Technique that selectively hides input tokens to control what a model attends to.
Sequence masking is a technique used in machine learning to selectively prevent certain positions in an input sequence from influencing a model's computations. It works by constructing a binary or boolean mask — a tensor of the same shape as the input — where designated positions are marked to be ignored or zeroed out during forward passes. This allows models to distinguish between meaningful tokens and irrelevant ones, such as padding added to make variable-length sequences uniform in batch processing.
The most common application is padding masking, where shorter sequences in a batch are padded to match the longest sequence, and a mask is applied so the model does not treat padding tokens as real input. Without this, attention mechanisms and loss functions would incorrectly incorporate padding into their calculations, degrading model performance. A second critical form is causal masking (also called look-ahead masking), used in autoregressive models like GPT. Here, the mask is a lower-triangular matrix that prevents each position from attending to future tokens, enforcing the constraint that predictions at step t depend only on tokens at positions 1 through t.

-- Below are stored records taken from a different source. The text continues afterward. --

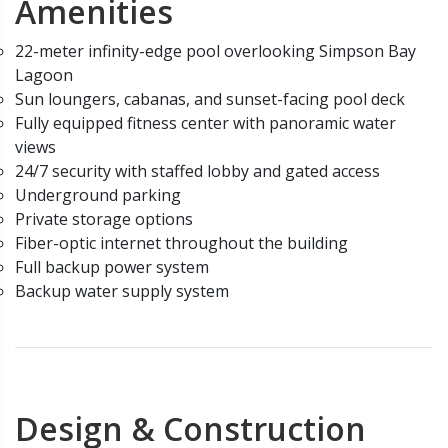
Amenities
22-meter infinity-edge pool overlooking Simpson Bay
Lagoon
Sun loungers, cabanas, and sunset-facing pool deck
Fully equipped fitness center with panoramic water
views
24/7 security with staffed lobby and gated access
Underground parking
Private storage options
Fiber-optic internet throughout the building
Full backup power system
Backup water supply system
Design & Construction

Sequence masking became especially prominent with the rise of the Transformer architecture, introduced in the 2017 paper Attention Is All You Need by Vaswani et al. In self-attention, the mask is added to the raw attention logits before the softmax operation — masked positions receive a very large negative value (e.g., −∞), driving their post-softmax weight to zero. This elegant integration made masking a first-class citizen in modern NLP pipelines, enabling both efficient batched training and correct autoregressive decoding.

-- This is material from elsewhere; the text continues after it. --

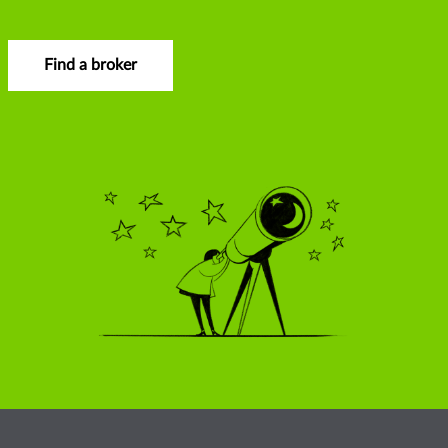
Find a broker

Beyond padding and causal masking, the concept extends to span masking used in pretraining objectives like those in BERT and T5, where contiguous token spans are hidden to force the model to learn contextual representations. Sequence masking is therefore not a single technique but a family of related strategies that shape what information flows through a model at training and inference time, making it foundational to virtually all modern sequence modeling architectures.